The US Is Likely Ungovernable In Near Term Future

The leaders of the Republican Party’s domestic goals remain limiting immigration, strengthening voting suppression laws, bigger tax cuts for the wealthy, and business deregulation. The Democratic Party’s goals of increasing voter turnout, immigration reform, criminal justice reform, and expanding the social social safety net are in stark contrast to their counterparts. In generations past, the parties could bridge their ideological divides and come together to govern on a coherent platform. Republicans voted for Lyndon Johnson’s Civil Rights bill, and Democrats worked with Reagan and Bush II, for example. Those days appear to be over. The Republican base has shifted so far to the right that working with Democrats to achieve policy goals is impossible (see the Republican opposition to Obama’s legislative agenda). And Republican extremism has made it untenable for Democrats to work with Trump on any significant legislation without a massive revolt from their voters.

The result is a climate where the middle no longer exists and bipartisanship at the federal level is about as common as Shaquille O’Neal calmly sinking three pointers. The parties are increasingly representing not only a political ideology, but a cultural way of life: the Republicans represent cultural traditionalism and white nationalism, where Democrats represent multiculturalism and liberal, free thinking values. As the demographics continue to shift, the stances of the parties and their bases will harden — the browning of the country will endear Democrats more to diversity and multiculturalism while Republicans will elect more extremist candidates like Roy Moore from Alabama.

What does that mean for the future of the country? Well, at least in the near term, it means that the US will be ungovernable at the federal level. Without the ability to reach consensus between the two parties, the only way to govern effectively will be for a single party to win all three levels of government. And that’s no sure thing either: Even with control of the executive and legislative branches and the Supreme Court, conservatives are still finding consensus within their own party painfully difficult to reach, with public embarrassments like the inability to repeal the Affordable Care Act becoming common. Although the Republican Party is currently led by ineptitude at the top, one could see a Democratic Party that controls all three branches of government running into the same problem with something like single payer healthcare: facing total opposition from the other side and unable to reach internal consensus. It is the complete opposition of the other party to major legislation that makes the deals of old unfeasible.

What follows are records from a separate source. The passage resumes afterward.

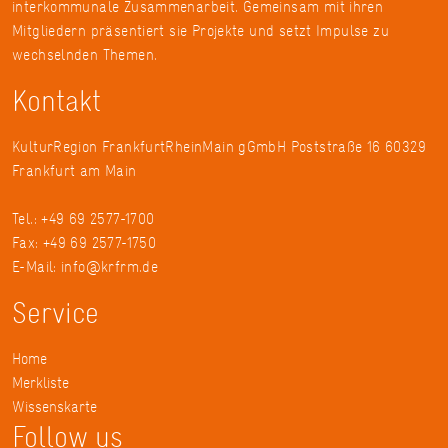
interkommunale Zusammenarbeit. Gemeinsam mit ihren
Mitgliedern präsentiert sie Projekte und setzt Impulse zu
wechselnden Themen.
Kontakt
KulturRegion FrankfurtRheinMain gGmbH Poststraße 16 60329
Frankfurt am Main
Tel.: +49 69 2577-1700
Fax: +49 69 2577-1750
E-Mail:
info@krfrm.de
Service
Home
Merkliste
Wissenskarte
Follow us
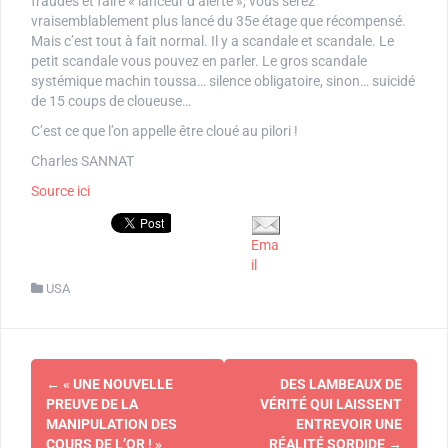
fraudes et faire « lanceur d’alerte », vous serez
vraisemblablement plus lancé du 35e étage que récompensé.
Mais c’est tout à fait normal. Il y a scandale et scandale. Le
petit scandale vous pouvez en parler. Le gros scandale
systémique machin toussa… silence obligatoire, sinon… suicidé
de 15 coups de cloueuse…
C’est ce que l’on appelle être cloué au pilori !
Charles SANNAT
Source ici
Ema
il
USA
Navigation
←
« UNE NOUVELLE
DES LAMBEAUX DE
d'article
PREUVE DE LA
VÉRITÉ QUI LAISSENT
MANIPULATION DES
ENTREVOIR UNE
COURS DE L’OR ! »
RÉALITÉ SORDIDE
→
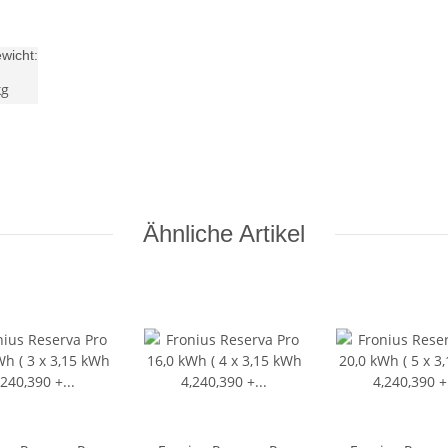
ewicht:
kg
Ähnliche Artikel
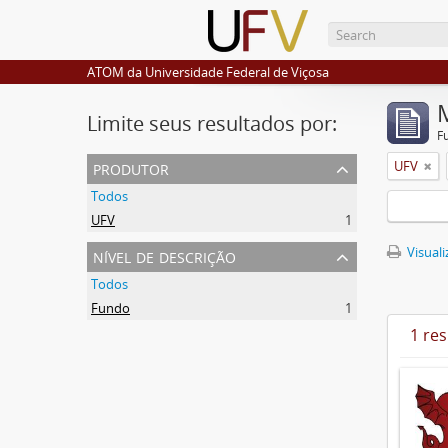
ATOM da Universidade Federal de Viçosa
Limite seus resultados por:
F
produtor
UFV
Todos
UFV
1
nível de descrição
Visuali
Todos
Fundo
1
1 re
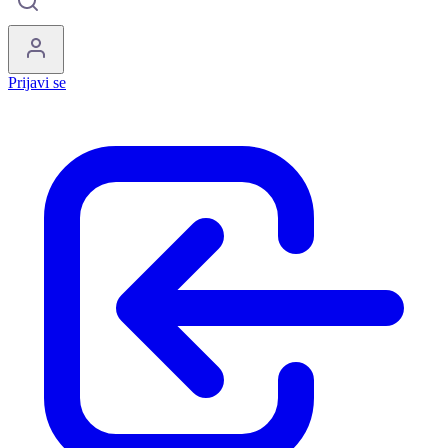
Prijavi se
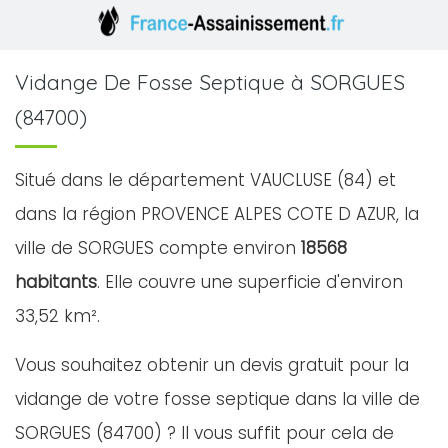
Vidange De Fosse Septique à SORGUES
(84700)
Situé dans le département VAUCLUSE (84) et
dans la région PROVENCE ALPES COTE D AZUR, la
ville de SORGUES compte environ
18568
habitants
. Elle couvre une superficie d'environ
33,52 km².
Vous souhaitez obtenir un devis gratuit pour la
vidange de votre fosse septique dans la ville de
SORGUES (84700) ? Il vous suffit pour cela de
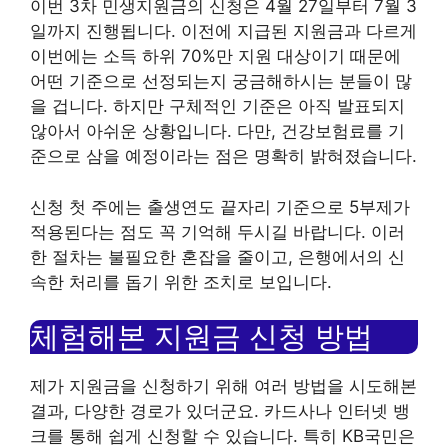
이번 3차 민생지원금의 신청은 4월 27일부터 7월 3
일까지 진행됩니다. 이전에 지급된 지원금과 다르게
이번에는 소득 하위 70%만 지원 대상이기 때문에
어떤 기준으로 선정되는지 궁금해하시는 분들이 많
을 겁니다. 하지만 구체적인 기준은 아직 발표되지
않아서 아쉬운 상황입니다. 다만, 건강보험료를 기
준으로 삼을 예정이라는 점은 명확히 밝혀졌습니다.
신청 첫 주에는 출생연도 끝자리 기준으로 5부제가
적용된다는 점도 꼭 기억해 두시길 바랍니다. 이러
한 절차는 불필요한 혼잡을 줄이고, 은행에서의 신
속한 처리를 돕기 위한 조치로 보입니다.
체험해본 지원금 신청 방법
제가 지원금을 신청하기 위해 여러 방법을 시도해본
결과, 다양한 경로가 있더군요. 카드사나 인터넷 뱅
크를 통해 쉽게 신청할 수 있습니다. 특히 KB국민은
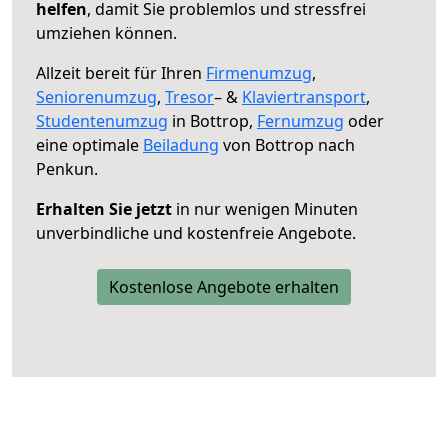
helfen
, damit Sie problemlos und stressfrei
umziehen können.
Allzeit bereit für Ihren
Firmenumzug
,
Seniorenumzug
,
Tresor
– &
Klaviertransport
,
Studentenumzug
in Bottrop,
Fernumzug
oder
eine optimale
Beiladung
von Bottrop nach
Penkun.
Erhalten Sie jetzt
in nur wenigen Minuten
unverbindliche und kostenfreie Angebote.
Kostenlose Angebote erhalten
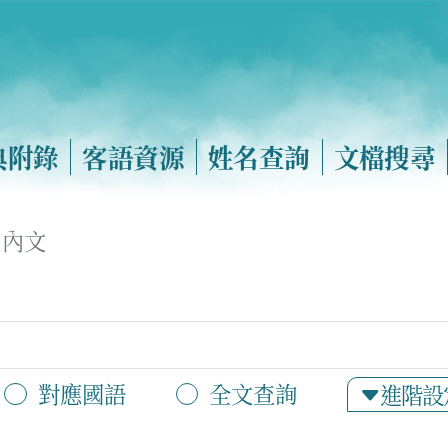
典附錄
客語資源
姓名查詢
文檔搜尋
內文
對應國語
全文查詢
進階設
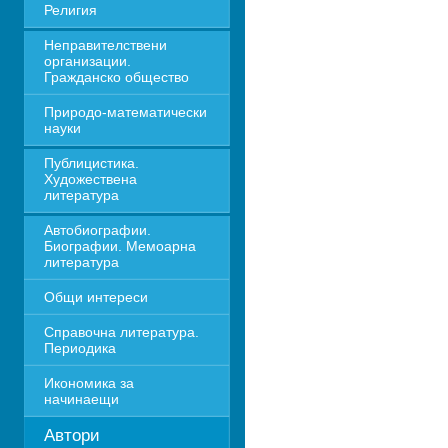
Религия
Неправителствени 
организации. 
Гражданско общество
Природо-математически 
науки
Публицистика. 
Художествена 
литература
Автобиографии. 
Биографии. Мемоарна 
литература
Общи интереси
Справочна литература. 
Периодика
Икономика за 
начинаещи
Автори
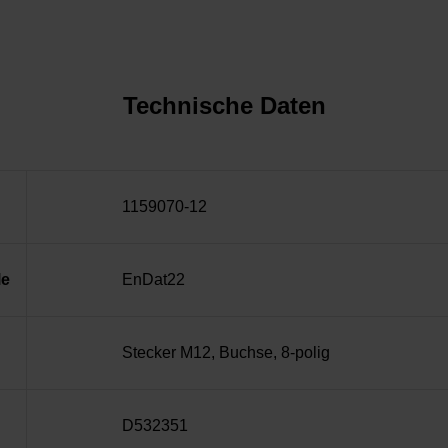
Technische Daten
1159070-12
le
EnDat22
Stecker M12, Buchse, 8-polig
D532351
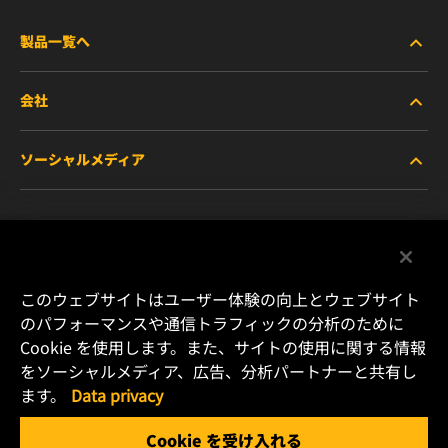
製品一覧へ
会社
商用車および建機・農機・産業用途車両
ソーシャルメディア
乗用車および小型トラック
WIXについて
特殊用途向けフィルター
リソース
Facebook
レース用製品
お問い合わせ
Instagram
このウェブサイトはユーザー体験の向上とウェブサイト
のパフォーマンスや通信トラフィックの分析のために
キャリア
Cookie を使用します。また、サイトの使用に関する情報
YouTube
をソーシャルメディア、広告、分析パートナーと共有し
データプライバシー
ます。
Data privacy
横浜市港北区新横浜2-15-10 YS新横浜ビル2F
Tel. +81 (45) 470 4611
リーガルノーティス
Cookie を受け入れる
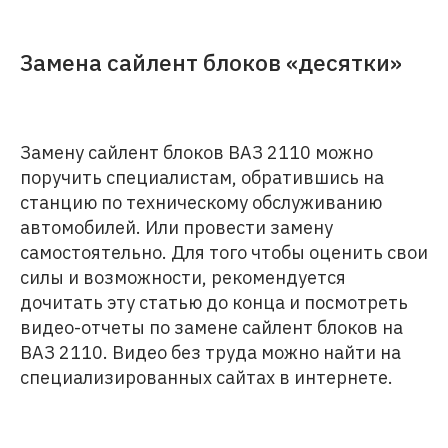
Замена сайлент блоков «десятки»
Замену сайлент блоков ВАЗ 2110 можно
поручить специалистам, обратившись на
станцию по техническому обслуживанию
автомобилей. Или провести замену
самостоятельно. Для того чтобы оценить свои
силы и возможности, рекомендуется
дочитать эту статью до конца и посмотреть
видео-отчеты по замене сайлент блоков на
ВАЗ 2110. Видео без труда можно найти на
специализированных сайтах в интернете.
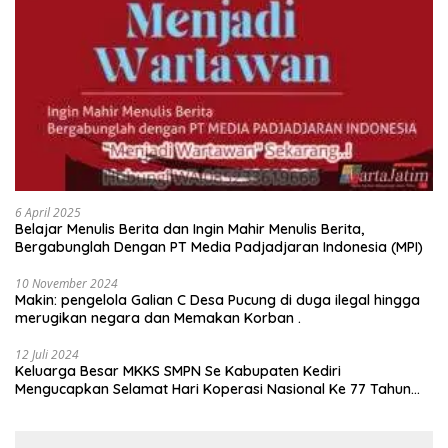
6 April 2025
Belajar Menulis Berita dan Ingin Mahir Menulis Berita,
Bergabunglah Dengan PT Media Padjadjaran Indonesia (MPI)
10 November 2024
Makin: pengelola Galian C Desa Pucung di duga ilegal hingga
merugikan negara dan Memakan Korban .
12 Juli 2024
Keluarga Besar MKKS SMPN Se Kabupaten Kediri
Mengucapkan Selamat Hari Koperasi Nasional Ke 77 Tahun
2024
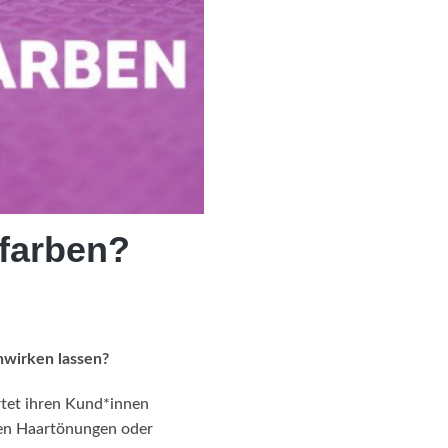
rfarben?
nwirken lassen?
rtet ihren Kund*innen
uten Haartönungen oder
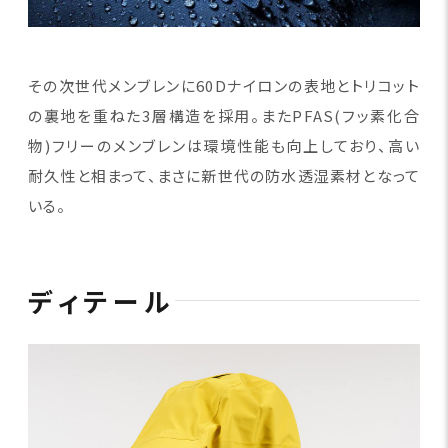
その次世代メンブレンに60Dナイロンの表地とトリコット
の裏地を重ねた3層構造を採用。またPFAS(フッ素化合
物)フリーのメンブレンは環境性能も向上しており、高い
耐久性と相まって、まさに新世代の防水透湿素材となって
いる。
ディテール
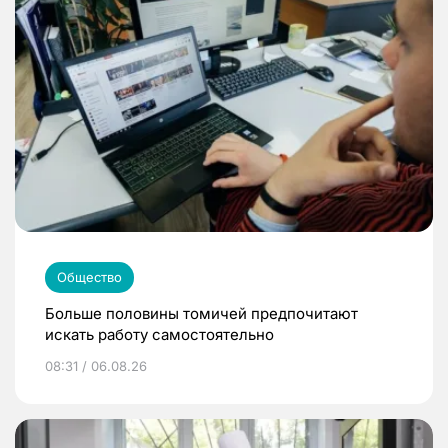
Общество
Больше половины томичей предпочитают
искать работу самостоятельно
08:31 / 06.08.26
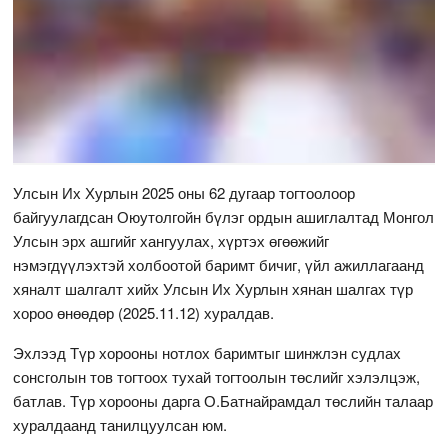
Улсын Их Хурлын 2025 оны 62 дугаар тогтоолоор
байгуулагдсан Оюутолгойн бүлэг ордын ашиглалтад Монгол
Улсын эрх ашгийг хангуулах, хүртэх өгөөжийг
нэмэгдүүлэхтэй холбоотой баримт бичиг, үйл ажиллагаанд
хяналт шалгалт хийх Улсын Их Хурлын хянан шалгах түр
хороо өнөөдөр (2025.11.12) хуралдав.
Эхлээд Түр хорооны нотлох баримтыг шинжлэн судлах
сонсголын тов тогтоох тухай тогтоолын төслийг хэлэлцэж,
батлав. Түр хорооны дарга О.Батнайрамдал төслийн талаар
хуралдаанд танилцуулсан юм.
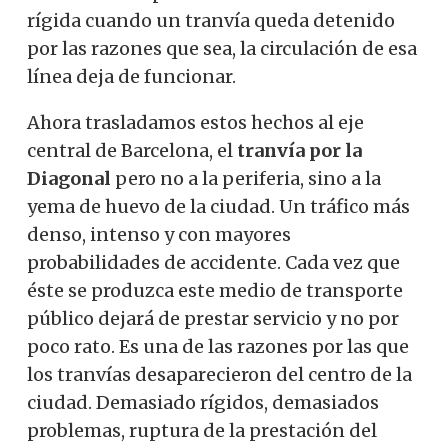
rígida cuando un tranvía queda detenido
por las razones que sea, la circulación de esa
línea deja de funcionar.
Ahora trasladamos estos hechos al eje
central de Barcelona, ​​el
tranvía por la
Diagonal
pero no a la periferia, sino a la
yema de huevo de la ciudad. Un tráfico más
denso, intenso y con mayores
probabilidades de accidente. Cada vez que
éste se produzca este medio de transporte
público dejará de prestar servicio y no por
poco rato. Es una de las razones por las que
los tranvías desaparecieron del centro de la
ciudad. Demasiado rígidos, demasiados
problemas, ruptura de la prestación del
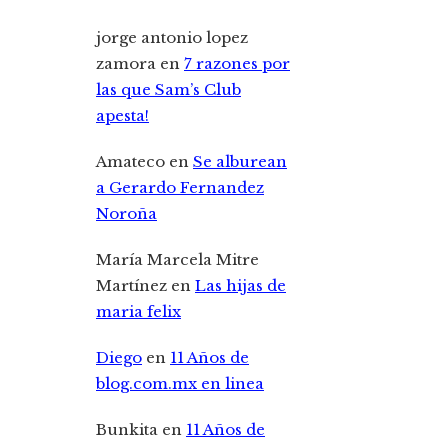
jorge antonio lopez
zamora
en
7 razones por
las que Sam’s Club
apesta!
Amateco
en
Se alburean
a Gerardo Fernandez
Noroña
María Marcela Mitre
Martínez
en
Las hijas de
maria felix
Diego
en
11 Años de
blog.com.mx en linea
Bunkita
en
11 Años de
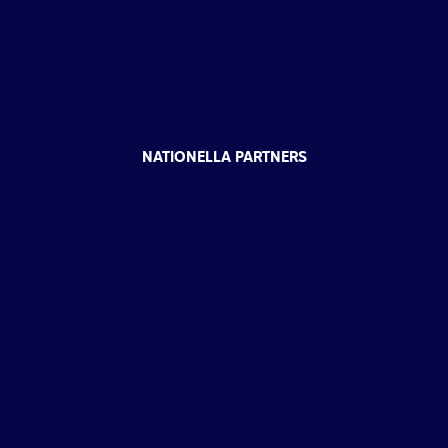
NATIONELLA PARTNERS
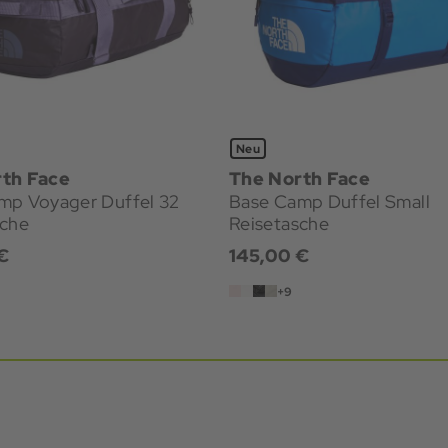
Neu
th Face
The North Face
mp Voyager Duffel 32
Base Camp Duffel Small
sche
Reisetasche
€
145,00 €
+9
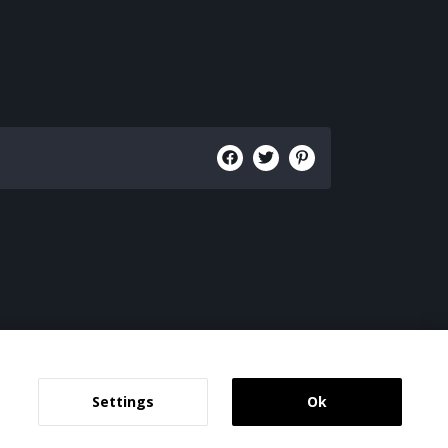
Settings
Ok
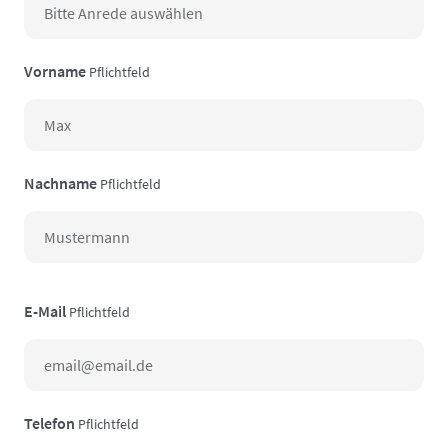
Vorname
Pflichtfeld
Nachname
Pflichtfeld
E-Mail
Pflichtfeld
Telefon
Pflichtfeld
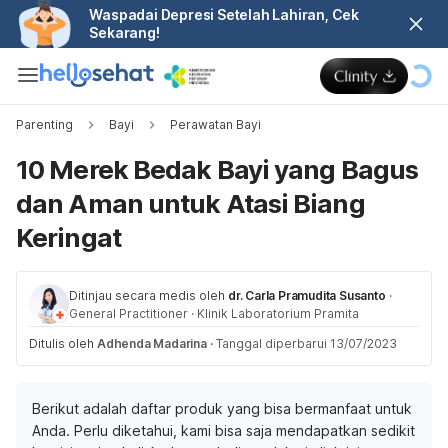
Waspadai Depresi Setelah Lahiran, Cek
Sekarang!
Parenting
Bayi
Perawatan Bayi
10 Merek Bedak Bayi yang Bagus
dan Aman untuk Atasi Biang
Keringat
Ditinjau secara medis oleh
dr. Carla Pramudita Susanto
·
General Practitioner
·
Klinik Laboratorium Pramita
Ditulis oleh
Adhenda Madarina
·
Tanggal diperbarui 13/07/2023
Berikut adalah daftar produk yang bisa bermanfaat untuk
Anda. Perlu diketahui, kami bisa saja mendapatkan sedikit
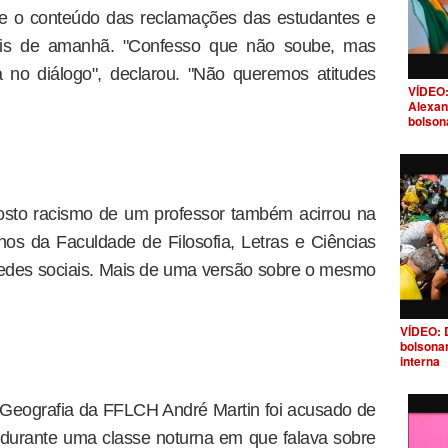
e o conteúdo das reclamações das estudantes e
pois de amanhã. "Confesso que não soube, mas
 no diálogo", declarou. "Não queremos atitudes
VÍDEO:
Alexan
bolson
sto racismo de um professor também acirrou na
os da Faculdade de Filosofia, Letras e Ciências
des sociais. Mais de uma versão sobre o mesmo
VÍDEO: 
bolsona
interna
Geografia da FFLCH André Martin foi acusado de
durante uma classe noturna em que falava sobre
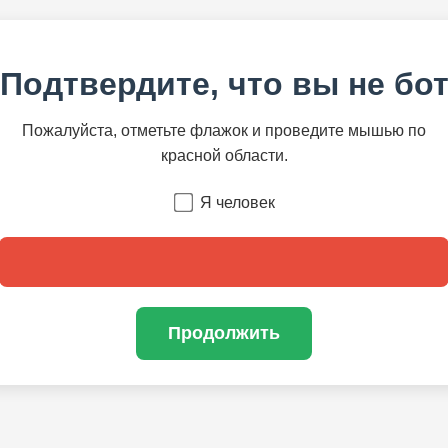
Подтвердите, что вы не бо
Пожалуйста, отметьте флажок и проведите мышью по
красной области.
Я человек
Продолжить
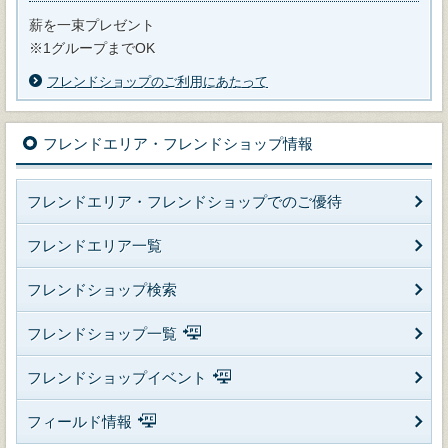
薪を一束プレゼント
※1グループまでOK
フレンドショップのご利用にあたって
フレンドエリア・フレンドショップ情報
フレンドエリア・フレンドショップでのご優待
フレンドエリア一覧
フレンドショップ検索
フレンドショップ一覧
フレンドショップイベント
フィールド情報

Trump is highly unlikely to pass any landmark legislation, meaning the last major bill passed at the federal level is the Affordable Care Act. At the end of Trump’s term, that will have been ten years ago. There is no evidence that the Republican Party would be willing to work with Elizabeth Warren, Kamala Harris, or any of the potential Democratic frontrunners for 2020. In all likelihood they would be demonized in the same manner as Obama. Without both chambers of Congress, major legislation will be nonviable, even with it, coming to near total party consensus without Republican votes for bills will be strenuous. And even in the event that Democrats pass a major healthcare or voting rights bill with full Republican opposition, it will still be subject to a review from a conservative majority on the Supreme Court, thanks to Trump’s win in 2016.

I think that in the near term future, the parties at the federal level will be more influential culturally than legislatively. That is to say that Trump can wage a cultural battle by saying Neo Nazis are good people or slamming Black protesters (both extremely dangerous for marginalized people and the sanctity of US institutions) but he can’t govern through policy changes in the same way that Reagan or even Bush II did. Future Democratic Presidents will likely do the same, but in reverse — they’ll be able to push multiculturalism and diversity through broad statements and executive orders, but passing comprehensive legislation will be extremely challenging.

Obviously all of this goes back to the fundamental issue with the country — the racial hierarchy of white dominance is being fundamentally challenged. White privilege is being openly questioned by politicians at the highest levels. Eventually voting rights for marginalized people, the criminal justice system, and the racial wealth gap will all be set center stage as minorities demand the full rights and privileges of citizenship. The Republican Party, which is now the avatar for white nationalism, is fighting that change with all of their might. The next 20–30 years will be a fight for the soul of the country and what it means to be American. It will either become apartheid South Africa or a thriving multicultural democracy. But we exist in the meantime, before either of those outcomes has been achieved. And the present looks like federal dysfunction and the failure to reach Congressional consensus.